BANKS are using predatory tactics to target customers with financial products when they are most vulnerable, leaving customers in greater debt, a new report has found.

Banks and other financial institutions have spent up to $200 million each creating customer databases by drilling into personal credit card transactions so they can predict when financially stretched customers might be more susceptible to offers of increased credit limits, insurance, education or superannuation funds and investment products.

The National Consumer Credit Protection Act prevents banks from offering ''unsuitable'' credit to customers who cannot afford it. But banks are using advancing technology to profile and target customers with credit that will keep them in debt to the banks and always paying interest.

The Consumer Action Law Centre report, funded by the Australian Securities and Investments Commission, says policy advisers and regulators have not kept pace with advancing technology.
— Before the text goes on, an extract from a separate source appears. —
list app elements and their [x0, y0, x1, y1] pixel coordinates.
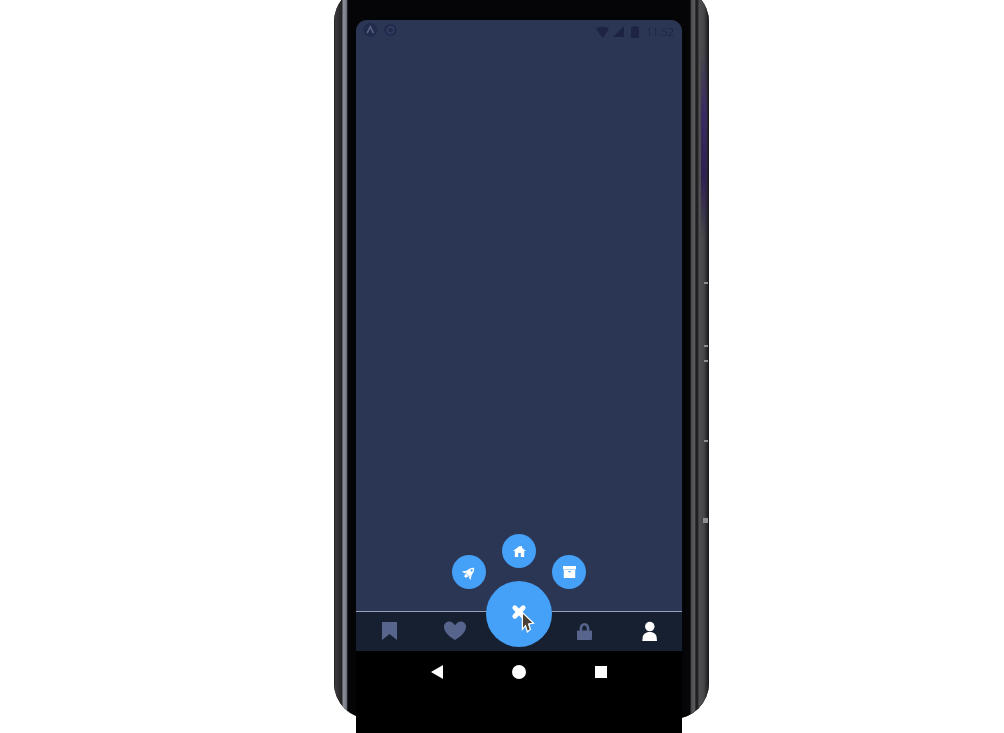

The report links predatory bank tactics to rising personal debt.

Ten years ago, Australians owed $21.8 billion on credit cards, $15.3 billion of which was accrued interest. In February, those figures had more than doubled to $50.6 billion, with $37 billion in accrued interest. The debt per card rate was $2123 in 2002, and now sits at $3364.

Report researcher Paul Harrison of Deakin University said banks had for years used basic data such as age and income to guess when customers might accept extensions on their credit limits, but it was a scatter-gun approach.

Now, he said, powerful, more sophisticated computers could glean intimate details about customers, using information gathered from spending patterns, call centres, product registration and point-of-sale transactions.

Dr Harrison, chairman of Deakin's consumer behaviour and advertising unit, said the banks were trying to predict pivotal spikes in spending like holidays, impending babies and retirement - all times when a customer might accept increased credit limits or other financial products. A sudden spike in spending at baby stores by a woman of childbearing age is enough for bank databases to generate offers of credit or education funds.

The law centre's policy and campaigns adviser, Gerard Brody, said new credit laws offered some consumer protection, but banks were allowed to profile and target their customers through data mining.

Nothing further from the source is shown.